Monday, March 31, 2008

Treasury Secretary Paulson urges more power for Federal Reserve

In a 218-page blueprint unveiled today, Paulson calls for a massive overhaul that would eliminate some federal agencies. He emphasizes that the market must be stabilized before any big changes are made.
WASHINGTON -- Treasury Secretary Henry Paulson today unveiled a 218-page blueprint for regulatory reform that would represent the largest federal overhaul since the Great Depression.

The blueprint, widely previewed before the secretary's remarks, would give the Federal Reserve more authority to oversee the markets and would create one superagency to oversee both investor protection and market stability, assuming many of the tasks of current agencies, such as the Securities and Exchange Commission and the Office of Thrift Supervision.

Conceding that many of the changes would have to await debate in the next Congress and the next administration, Paulson said that nothing in the long-range planning would prompt the Bush White House to veer from its focus on the current economic downturn.

"Our first and most urgent priority is working through this capital market turmoil and housing downturn, and that will be our priority until this situation is resolved," he said. "With a few exceptions, the recommendations in this blueprint should not and will not be implemented until after the present market difficulties are past."

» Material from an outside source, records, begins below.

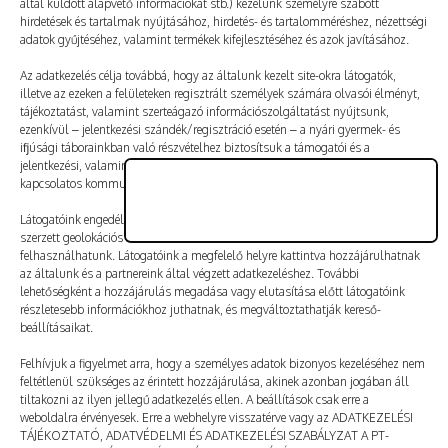
által küldött alapvető információkat stb.) kezelünk személyre szabott
Vélemény, hozzászólás?
hirdetések és tartalmak nyújtásához, hirdetés- és tartalomméréshez, nézettségi
adatok gyűjtéséhez, valamint termékek kifejlesztéséhez és azok javításához.
Az e-mail-címet nem tesszük közzé.
A kötelező mezőket
Az adatkezelés célja továbbá, hogy az általunk kezelt site-okra látogatók,
illetve az ezeken a felületeken regisztrált személyek számára olvasói élményt,
*
karakterrel jelöltük
tájékoztatást, valamint szerteágazó információszolgáltatást nyújtsunk,
ezenkívül – jelentkezési szándék/regisztráció esetén – a nyári gyermek- és
ifjúsági táborainkban való részvételhez biztosítsuk a támogatói és a
jelentkezési, valamint a számlázási feltételeket és a táborszervezéssel
kapcsolatos kommunikációt.
Látogatóink engedélyével mi és a partnereink eszközleolvasásos módszerrel
szerzett geolokációs adatokat és azonosítási információkat is
felhasználhatunk. Látogatóink a megfelelő helyre kattintva hozzájárulhatnak
az általunk és a partnereink által végzett adatkezeléshez. További
lehetőségként a hozzájárulás megadása vagy elutasítása előtt látogatóink
részletesebb információkhoz juthatnak, és megváltoztathatják kereső-
beállításaikat.
Felhívjuk a figyelmet arra, hogy a személyes adatok bizonyos kezeléséhez nem
feltétlenül szükséges az érintett hozzájárulása, akinek azonban jogában áll
tiltakozni az ilyen jellegű adatkezelés ellen. A beállítások csak erre a
A nevem, e-mail-címem, és weboldalcímem mentése
weboldalra érvényesek. Erre a webhelyre visszatérve vagy az ADATKEZELÉSI
a böngészőben a következő hozzászólásomhoz.
TÁJÉKOZTATÓ, ADATVÉDELMI ÉS ADATKEZELÉSI SZABÁLYZAT A PT-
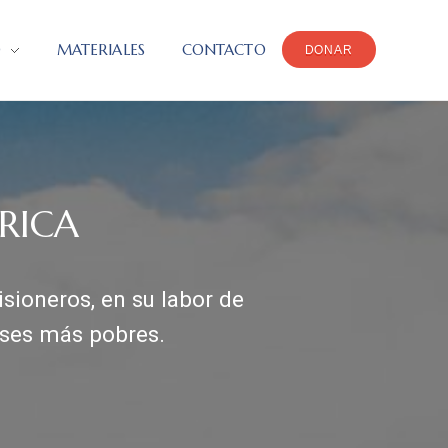
O
MATERIALES
CONTACTO
DONAR
RICA
sioneros, en su labor de
íses más pobres.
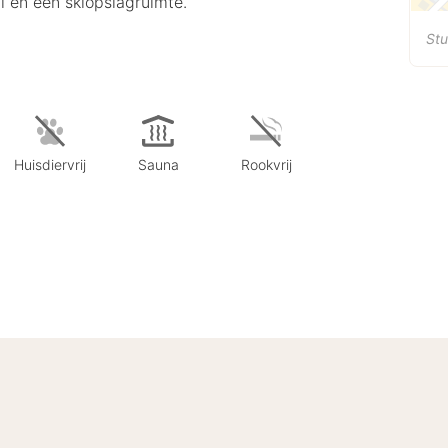
fi en een skiopslagruimte.
St
Huisdiervrij
Sauna
Rookvrij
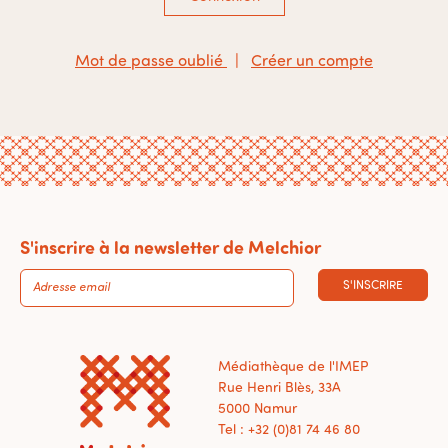
Mot de passe oublié
|
Créer un compte
S'inscrire à la newsletter de Melchior
S'INSCRIRE
Médiathèque de l'IMEP
Rue Henri Blès, 33A
5000 Namur
Tel : +32 (0)81 74 46 80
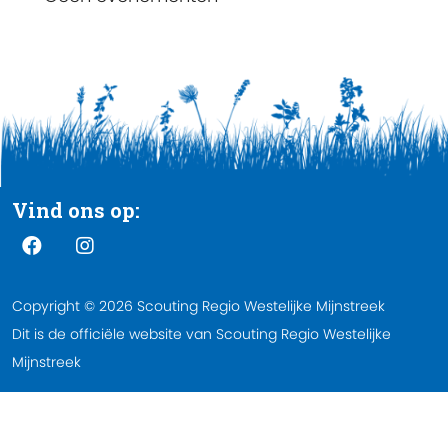
Vind ons op:
Copyright © 2026 Scouting Regio Westelijke Mijnstreek
Dit is de officiële website van Scouting Regio Westelijke
Mijnstreek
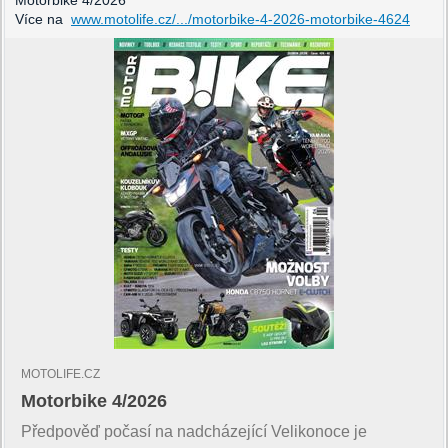
Motorbike 4/2026
Více na
www.motolife.cz/.../motorbike-4-2026-motorbike-4624
MOTOLIFE.CZ
Motorbike 4/2026
Předpověď počasí na nadcházející Velikonoce je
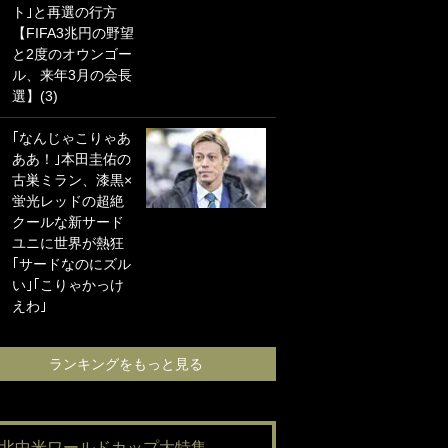
ト｣と再選の行方
海の夕日”新アウェ
【FIFA3兆円の野望
イユニに大反響｢か
と2度のオウンゴー
っこよすぎ｣｢革新
ル、来年3月の会長
的｣｢ソソられる！｣
選】(3)
｢お土産最高すぎ
｢なんじゃこりゃあ
笑｣｢どうやって入
ああ！｣本田圭佑の
手？｣ブライトン帰
古巣ミラン、漆黒×
還の三笘薫、同僚
蛍光レッドの超絶
に“ポケカ”をプレゼ
クールな新サード
ント！｢薫の笑顔見
ユニに世界が熱狂
れてよかった｣｢大
｢サードなのにズル
喜びのリュテル可
い｣｢こりゃかっけ
愛すぎ｣
えわ｣
ランキングをも
ランキングをもっと見る
#北中米ワールドカップ大特集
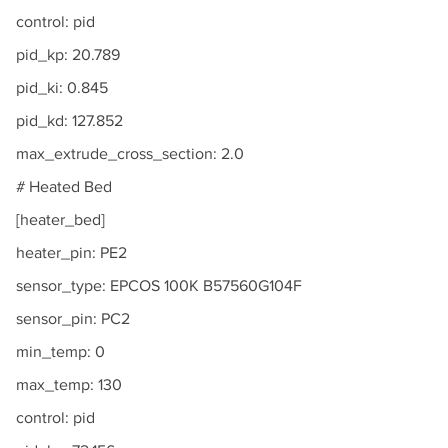
control: pid
pid_kp: 20.789
pid_ki: 0.845
pid_kd: 127.852
max_extrude_cross_section: 2.0
# Heated Bed
[heater_bed]
heater_pin: PE2
sensor_type: EPCOS 100K B57560G104F
sensor_pin: PC2
min_temp: 0
max_temp: 130
control: pid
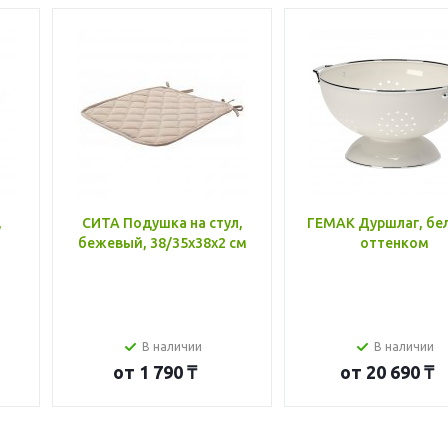
,
СИТА Подушка на стул,
ГЕМАК Дуршлаг, бе
бежевый, 38/35x38x2 см
оттенком
В наличии
В наличии
от
1 790 ₸
от
20 690 ₸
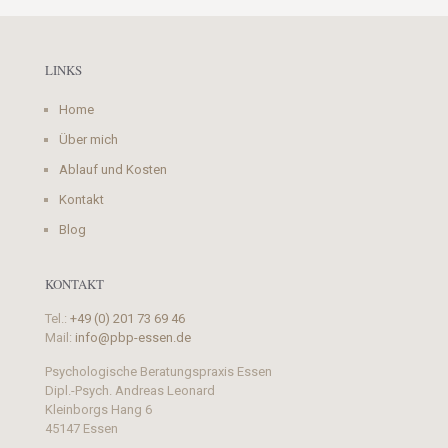
LINKS
Home
Über mich
Ablauf und Kosten
Kontakt
Blog
KONTAKT
Tel.:
+49 (0) 201 73 69 46
Mail:
info@pbp-essen.de
Psychologische Beratungspraxis Essen
Dipl.-Psych. Andreas Leonard
Kleinborgs Hang 6
45147 Essen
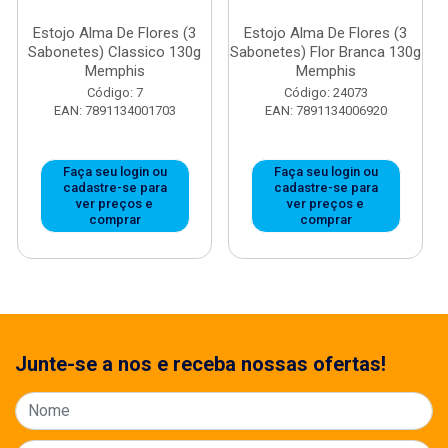
Estojo Alma De Flores (3
Estojo Alma De Flores (3
Sabonetes) Classico 130g
Sabonetes) Flor Branca 130g
Memphis
Memphis
Código: 7
Código: 24073
EAN: 7891134001703
EAN: 7891134006920
Faça seu login ou
Faça seu login ou
cadastre-se para
cadastre-se para
ver preços e
ver preços e
comprar
comprar
Junte-se a nos e receba nossas ofertas!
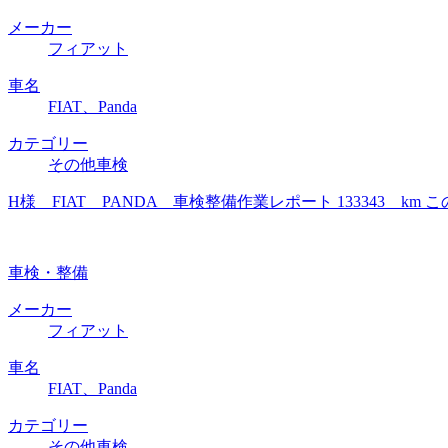
メーカー
フィアット
車名
FIAT、Panda
カテゴリー
その他車検
H様 FIAT PANDA 車検整備作業レポート 133343
車検・整備
メーカー
フィアット
車名
FIAT、Panda
カテゴリー
その他車検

Paulson acknowledged that the current system is a hodgepodge of overlapping federal and state regulations that "fosters duplicative requirements and can allow important regulatory matters to fall through the cracks." But he resisted arguments from some critics that the maze of federal regulatory agencies had contributed to the current downturn.

"I do not believe it is fair or accurate to blame our regulatory structure for the current market turmoil," he said. "I am not suggesting that more regulation is the answer or even that more effective regulation can prevent the periods of financial market stress that seem to occur every five to 10 years."

Instead, he said, "we should and can have a structure that is designed for the world we live in," more responsive to market turmoil and more agile at protecting investors, consumers and markets. "Investor protection and market stability are critical elements of competitiveness," he said. "Far from being at odds with one another, they are mutually reinforcing."

Paulson said the Treasury Department blueprint envisioned "a regulatory model based on objectives, to more closely link the regulatory structure to the reasons why we regulate." The proposed system sees three core regulatory functions -- for market stability, for financial institution soundness and for consumer and investor protection -- dictating the logic of federal bureaucracies.

Specifically, the plan recommends that the Federal Reserve gain more authority to regulate market stability across the entire financial sector, not just its current role of supervising bank holdings. "To do its job as the market stability regulator, the Fed would have to be able to evaluate the capital, liquidity and margin practices across the financial system," he said. "The Fed would have the authority to go wherever in the system it thinks it needs to go for a deeper look to preserve stability."

The second regulatory function, financial institution soundness, would assume the role of the Office of the Comptroller of the Currency. The third, to regulate business conduct affecting consumers and investors, would assume some of the responsibilities of the Securities and Exchange Commission and the Commodity Futures Trading Commission.

"Having one agency responsible for these critically important issues for all financial products should bring greater consistency to regulation where overlapping requirements currently exist," he said. "Mortgages are an example of a consumer financial product that has suffered from uneven and inadequate treatment in our current . . . regime."

Rep. Barney Frank (D-Mass.), chairman of the House Financial Services Committee, called Paulson's plan a "constructive step forward" but said the Federal Reserve needs even more authority.

And Sen. Christopher Dodd (D-Conn.), chairman of the Senate Banking Committee, agreed on the need to overhaul the current structure but said that regulation had little to do with the current economic turmoil.

"What we need to do immediately is deal with the foreclosure crisis," Dodd said Monday on CBS' "The Early Show." What caused the current crisis, he said, was "a failure of leadership."

Sen. Charles Schumer (D-N.Y.), calling the blueprint "a good foundation for updating the regulation of U.S. financial markets," said that Paulson was right to attempt to reform a regulatory system to compete in a global economy. "If anything, the Treasury plan does not consolidate redundant agencies enough and a single regulator may be a better approach," he said.

He also questioned Paulson's statement that the regulatory framework is not to fault for the current economic unrest.

"The unregulated corners of our economy did much to contribute to the meltdown in our housing market and the accompanying spillover to our financial markets," he said in a statement. "The havoc wrought by independent mortgage brokers, who fueled the housing bubble, and credit ratings agencies, who rubber-stamped securities with no questions asked, certainly fueled the economic crisis we have now."

In California, Assemblyman Ted Lieu (D-Torrance), who chairs the Banking and Finance Committee, warned that what he called the administration's "colossal expansion of federal powers for the Federal Reserve" must not "come at the expense of states, many of whom have led the way in strong regulatory financial reforms." Noting that states such as California and North Carolina have enacted or are considering strong consumer protections, he said the Treasury Department's proposals "will cut us off at the knees."